Duquesne University; Friends of Danang, a group that raises money for humanitarian projects in the Vietnamese city of Danang; and the Shepherd's Heart Veterans Home hosted the breakfast.

Those who have sacrificed to serve in the military often face many problems once back home, said the Rev. Mike Wurschmidt, executive director of the Shepherd's Heart Veterans Home in Uptown, which provides transitional housing. About 33 percent of the homeless people in Pittsburgh are veterans, he said. “Many have trauma, PTSD (post traumatic stress disorder), drug and alcohol problems. It's been very hard for many returning veterans to find work,” Wurschmidt said.

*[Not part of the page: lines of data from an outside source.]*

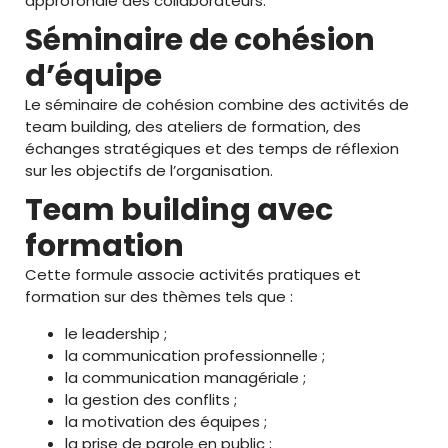
approfondie des collaborateurs.
Séminaire de cohésion
d’équipe
Le séminaire de cohésion combine des activités de
team building, des ateliers de formation, des
échanges stratégiques et des temps de réflexion
sur les objectifs de l’organisation.
Team building avec
formation
Cette formule associe activités pratiques et
formation sur des thèmes tels que :
le leadership ;
la communication professionnelle ;
la communication managériale ;
la gestion des conflits ;
la motivation des équipes ;
la prise de parole en public ;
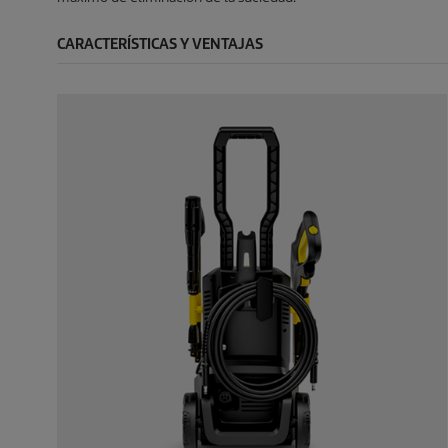
e
a
ñ
s
CARACTERÍSTICAS Y VENTAJAS
a
s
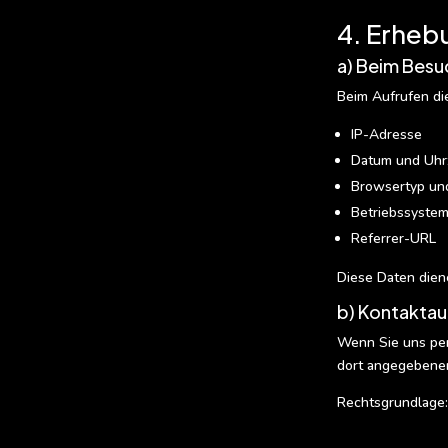
4. Erheb
a) Beim Besu
Beim Aufrufen di
IP-Adresse
Datum und Uhrz
Browsertyp un
Betriebssyste
Referrer-URL
Diese Daten dien
b) Kontakta
Wenn Sie uns per
dort angegebenen
Rechtsgrundlage: 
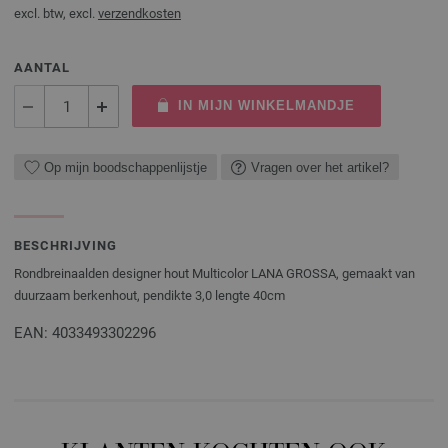
excl. btw, excl.
verzendkosten
AANTAL
IN MIJN WINKELMANDJE
Op mijn boodschappenlijstje
Vragen over het artikel?
BESCHRIJVING
Rondbreinaalden designer hout Multicolor LANA GROSSA, gemaakt van
duurzaam berkenhout, pendikte 3,0 lengte 40cm
EAN: 4033493302296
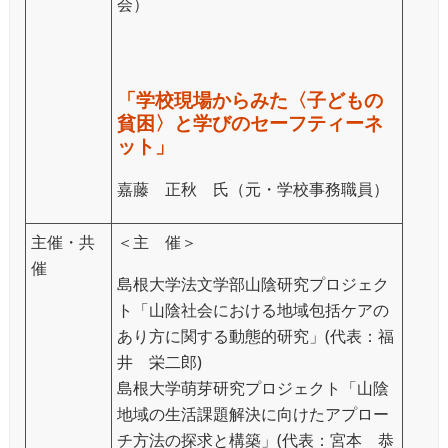
会）
「学校現場からみた〈子どもの
貧困〉と学びのセーフティーネ
ット」
嘉藤 正秋 氏（元・学校事務職員）
主催・共
＜主 催＞
催
島根大学法文学部山陰研究プロジェク
ト「山陰社会における地域包括ケアの
あり方に関する動態的研究」(代表：福
井 栄二郎)
島根大学萌芽研究プロジェクト「山陰
地域の生活課題解決に向けたアプロー
チ方法の探求と構築」(代表：宮本 恭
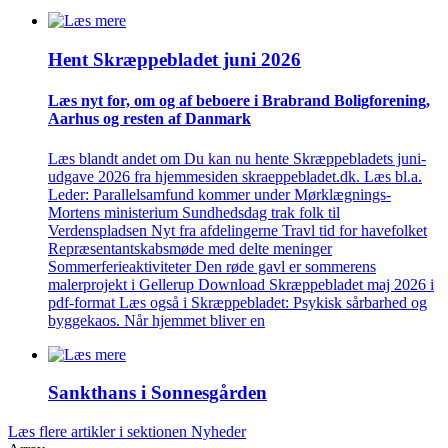
Hent Skræppe­bladet juni 2026
Læs nyt for, om og af beboere i Brabrand Bolig­forening,
Aarhus og resten af Danmark
Læs blandt andet om Du kan nu hente Skræppebladets juni-
udgave 2026 fra hjemmesiden skraeppebladet.dk. Læs bl.a.
Leder: Parallelsamfund kommer under Mørklægnings-
Mortens ministerium Sundhedsdag trak folk til
Verdenspladsen Nyt fra afdelingerne Travl tid for havefolket
Repræsentantskabsmøde med delte meninger
Sommerferieaktiviteter Den røde gavl er sommerens
malerprojekt i Gellerup Download Skræppebladet maj 2026 i
pdf-format Læs også i Skræppebladet: Psykisk sårbarhed og
byggekaos. Når hjemmet bliver en
Sankthans i Sonnes­gården
Læs flere artikler i sektionen Nyheder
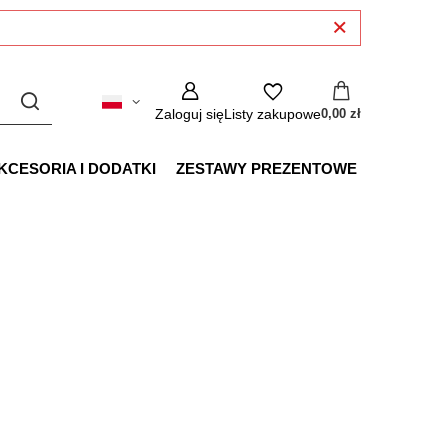
Zaloguj się
Listy zakupowe
0,00 zł
KCESORIA I DODATKI
ZESTAWY PREZENTOWE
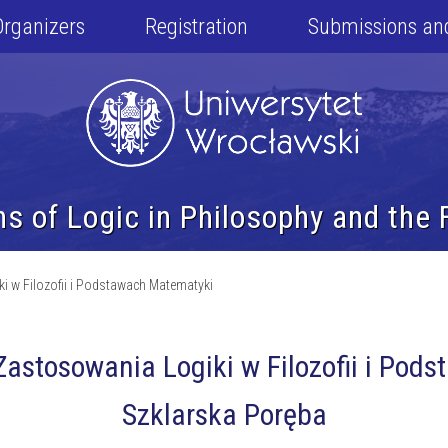
Organizers
Registration
Submissions an
ns of Logic in Philosophy and the
i w Filozofii i Podstawach Matematyki
Zastosowania Logiki w Filozofii i Pod
Szklarska Poręba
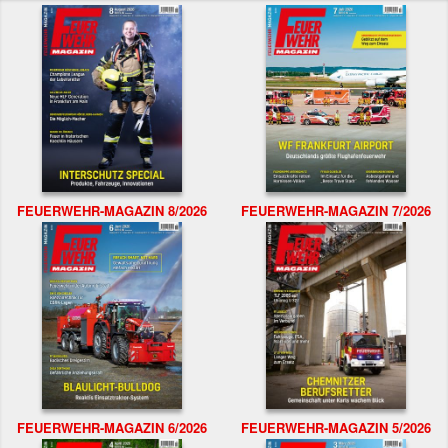
FEUERWEHR-MAGAZIN 8/2026
FEUERWEHR-MAGAZIN 7/2026
FEUERWEHR-MAGAZIN 6/2026
FEUERWEHR-MAGAZIN 5/2026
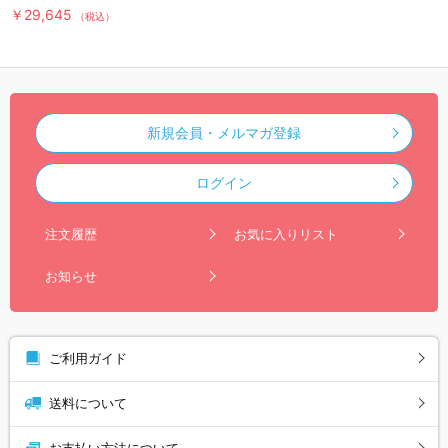
ray BOX（送料無料・3枚組）
￥29,645
（税込）
新規会員・メルマガ登録
ログイン
注文履歴
お気に入りリスト
お知らせ
ご利用ガイド
送料について
お支払い方法について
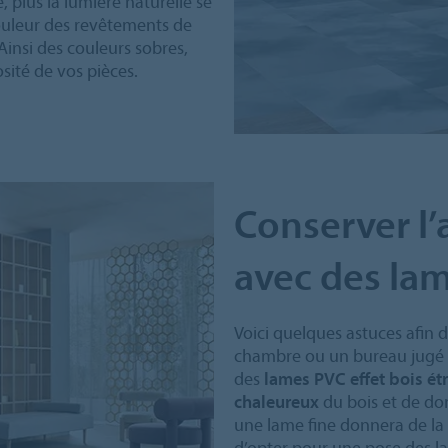
, plus la lumière naturelle se
 couleur des revêtements de
Ainsi des couleurs sobres,
osité de vos pièces.
Conserver l’
avec des lam
Voici quelques astuces afin d
chambre ou un bureau jugé tro
des
lames PVC effet bois étr
chaleureux
du bois et de d
une lame fine donnera de la
d’opter pour une pose des la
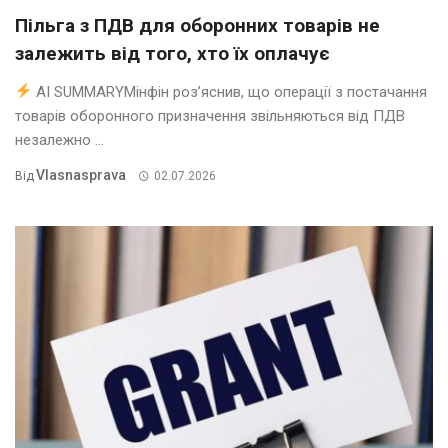
Пільга з ПДВ для оборонних товарів не
залежить від того, хто їх оплачує
AI SUMMARYМінфін роз’яснив, що операції з постачання
товарів оборонного призначення звільняються від ПДВ
незалежно ...
Vlasnasprava
Від
02.07.2026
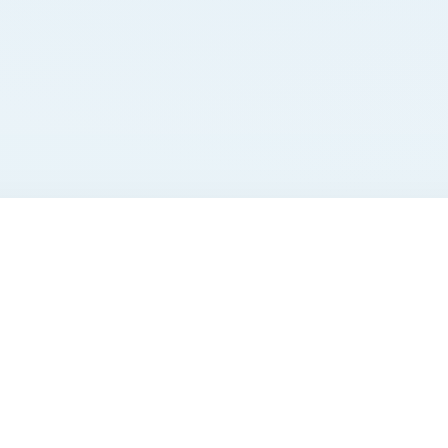
0584
600х400х240 мм 40584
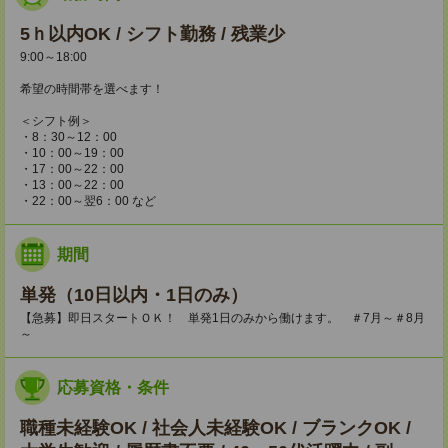
5ｈ以内OK / シフト勤務 / 残業少
9:00～18:00
希望の時間帯を選べます！
＜シフト例＞
・8：30～12：00
・10：00～19：00
・17：00～22：00
・13：00～22：00
・22：00～翌6：00 など
期間
単発（10日以内・1日のみ）
【急募】即日スタートＯＫ！ 単発1日のみから働けます。 ＃7月～＃8月
～
応募資格・条件
職種未経験OK / 社会人未経験OK / ブランクOK /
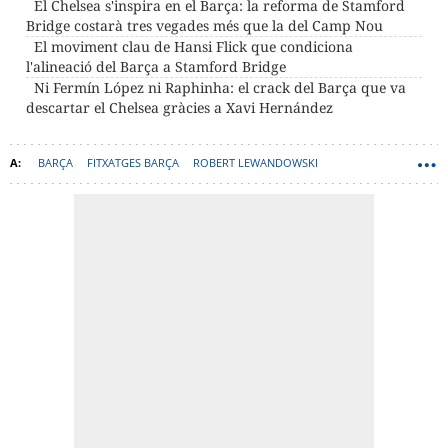
El Chelsea s'inspira en el Barça: la reforma de Stamford
Bridge costarà tres vegades més que la del Camp Nou
El moviment clau de Hansi Flick que condiciona
l'alineació del Barça a Stamford Bridge
Ni Fermín López ni Raphinha: el crack del Barça que va
descartar el Chelsea gràcies a Xavi Hernández
BARÇA
FITXATGES BARÇA
ROBERT LEWANDOWSKI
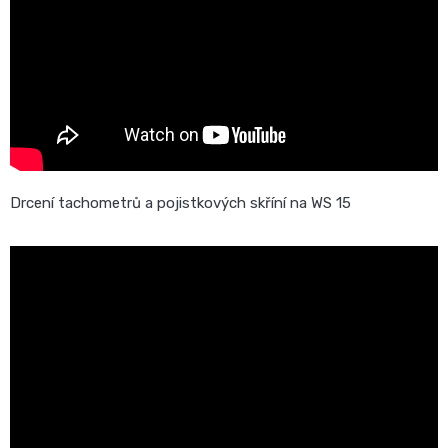
Drcení tachometrů a pojistkových skříní na WS 15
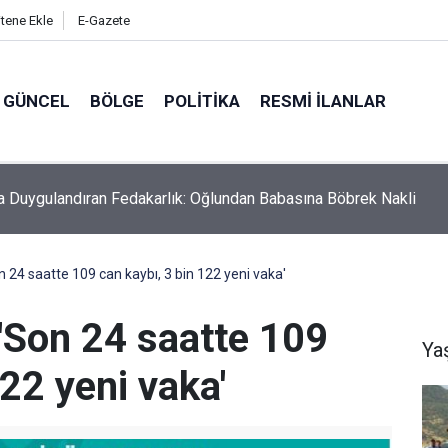
itene Ekle
E-Gazete
GÜNCEL
BÖLGE
POLITIKA
RESMI İLANLAR
ta Duygulandıran Fedakarlık: Oğlundan Babasına Böbrek Nakli
on 24 saatte 109 can kaybı, 3 bin 122 yeni vaka'
 'Son 24 saatte 109
Ya
122 yeni vaka'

About 15,000 people attended the parade, said Anthony Falardi, adjutant of the Federation of War Veterans' Societies of Allegheny County, which sponsored it. Those watching, who included veterans in uniform, waved small American flags under sunny skies and with temperatures reaching the 60s.

The parade featured 122 units, including 17 high school bands, who marched along a new route from Grant Street to Liberty Avenue, then to Stanwix Street and finishing at the Boulevard of the Allies.

Haya Eason, 49, of Bethel Park, who served in the Marine Corps for nine years, attends the parade every year and said she would like to see schools do more to commemorate patriotic holidays.

“I always offer to speak at my daughter's school on Memorial Day and on Veterans Day,” she said.